*REQUIRED ACTION*
Copy exactly, please, the line that has "ich nur im jeweils" in it along with every line after it to the end of the listing.
════════
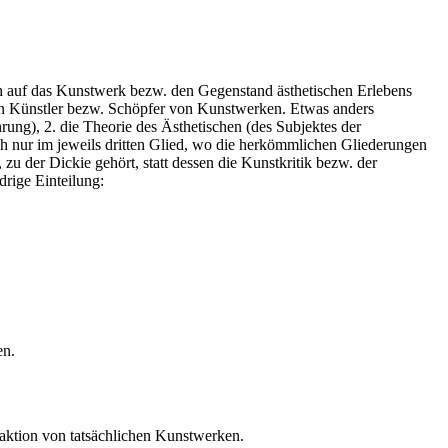
ich auf das Kunstwerk bezw. den Gegenstand ästhetischen Erlebens
f den Künstler bezw. Schöpfer von Kunstwerken. Etwas anders
hrung), 2. die Theorie des Ästhetischen (des Subjektes der
ich nur im jeweils dritten Glied, wo die herkömmlichen Gliederungen
 zu der Dickie gehört, statt dessen die Kunstkritik bezw. der
drige Einteilung:
en.
raktion von tatsächlichen Kunstwerken.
════════
*RESPONSE BELOW*
ich nur im jeweils dritten Glied, wo die herkömmlichen Gliederungen
 zu der Dickie gehört, statt dessen die Kunstkritik bezw. der
drige Einteilung:
en.
raktion von tatsächlichen Kunstwerken.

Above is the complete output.